To do this, the connected user must recompute his authentication key and symmetric key for his current password. With the symmetric key, he decrypts his master key. Then, he generates a new symmetric and authentication key based on the new password. The new symmetric key re-encrypts the master key. Finally, the client sends the updated data (master key, authentication key) with the current authentication key, which allows verification if the user is legitimate for this password change. If yes, the new authentication key is passed through the Blake3 MAC hashed with the pepper and stored in the user’s metadata.

Implementation

The server never sees plaintext data. Each data sent to the server is encoded in base58, allowing any value to be represented in strictly alphanumeric form. This is useful for creating the file hierarchy in the file system. Each encrypted file name is represented in base58, making it easy to create a file with a valid name without checking for special characters. The same applies to folders. When I create a file: path/to/the/file.txt, on the server side, there will be base58(path encrypted)/base58(to encrypted)/base58(file.txt encrypted). Moreover, this encoding is used in Bitcoin addresses, so it is not an encoding invented from scratch.

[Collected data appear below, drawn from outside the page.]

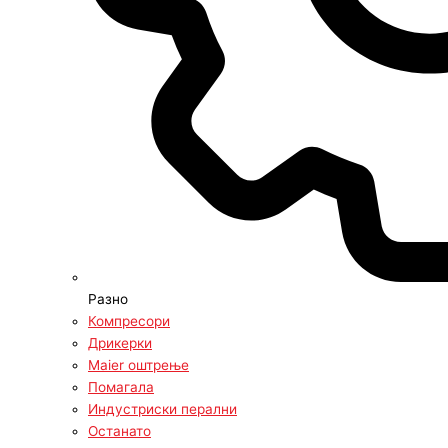
Разно
Компресори
Дрикерки
Maier оштрење
Помагала
Индустриски перални
Останато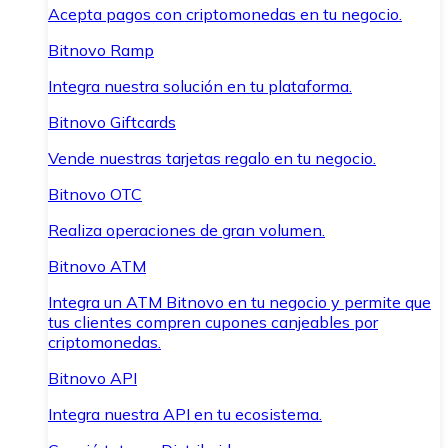
Acepta pagos con criptomonedas en tu negocio.
Bitnovo Ramp
Integra nuestra solución en tu plataforma.
Bitnovo Giftcards
Vende nuestras tarjetas regalo en tu negocio.
Bitnovo OTC
Realiza operaciones de gran volumen.
Bitnovo ATM
Integra un ATM Bitnovo en tu negocio y permite que
tus clientes compren cupones canjeables por
criptomonedas.
Bitnovo API
Integra nuestra API en tu ecosistema.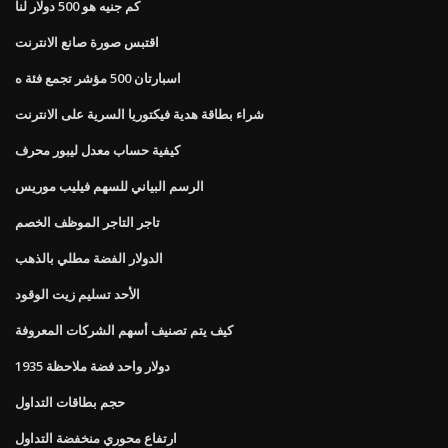
كم جنيه هو 500 دولار لنا
اقتبس صورة صانع الانترنت
اسبارتان 500 مؤشر تجمع فئة ه
شراء بطاقة هدية فيكتوريا السرية على الانترنت
كيفية حساب معدل ليبور محرف
الرسم البياني للسهم فيليب موريس
تاجر التاجر الموظف الخصم
الدولار الفضة مطلي بالذهب
الأحد تسليم زيت الوقود
كيف يتم تصنيف أسهم الشركات المعروفة
دولار واحد فضة ملاحظة 1935
حجم بطاقات التداول
ارتفاع محوري منخفضة التداول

In addition, the following features have been implemented:

  1. Account creation
  2. Adding folders/files
  3. Sharing folders/files
  4. Changing the password
  5. Read-only access to folders/files
  6. Revocation of shared folders/files
  7. TLS 1.3 client/server connection
  8. Adding cryptographic pepper on the server side

Server side

Encrypted data stored on the server:

  • For a folder/file:

    pub struct FsEntity {
    pub uid: String, 
    pub path: String, // encrypted
    pub parent_id: String,
    pub name: DataAsset, // encrypted
    pub entity_type: String,
    pub key: DataAsset, // encrypted
    #[serde(skip_serializing_if = "Option::is_none")]
    pub content: Option<DataAsset>, // only used for data transfer, encrypted
}

  • For a user:

    pub struct User {
    pub uid: String,
    pub username: String,
    pub clear_salt: String,
    pub master_key: DataAsset, // encrypted
    pub auth_key: String, // Signed with Blake3 MAC with the pepper as the key
    pub public_key: String, 
    pub private_key: DataAsset, // encrypted
    // contains the file/folder
    pub shared_to_others: Option<Vec<Sharing>>, // encrypted key
    pub shared_to_me: Option<Vec<Sharing>>, // encrypted key
}

DataAsset is a struct that contains an optional value and an optional nonce.

TLS

According to Ecrypt, RSA PKCS#1 2.2 is no longer recommended, so I followed Mozilla’s recommendations for TLS configurations, opting for the modern configuration:

Untitled I generated my certificates with ECDSA and the secp384r1 elliptic curve. For the TLS 1.3 configuration, for compatibility reasons with the CLI client, I used the following cipher suites:

  • TLS_CHACHA20_POLY1305_SHA256
  • TLS_AES_256_GCM_SHA384
  • TLS_AES_128_GCM_SHA256
  • TLS_ECDHE_ECDSA_WITH_CHACHA20_POLY1305_SHA256
  • TLS_ECDHE_RSA_WITH_CHACHA20_POLY1305_SHA256
  • TLS_ECDHE_ECDSA_WITH_AES_256_GCM_SHA384
  • TLS_ECDHE_ECDSA_WITH_AES_128_GCM_SHA256
  • TLS_ECDHE_RSA_WITH_AES_256_GCM_SHA384
  • TLS_ECDHE_RSA_WITH_AES_128_GCM_SHA256

Since this implementation is academic, the root certificate used is self-signed.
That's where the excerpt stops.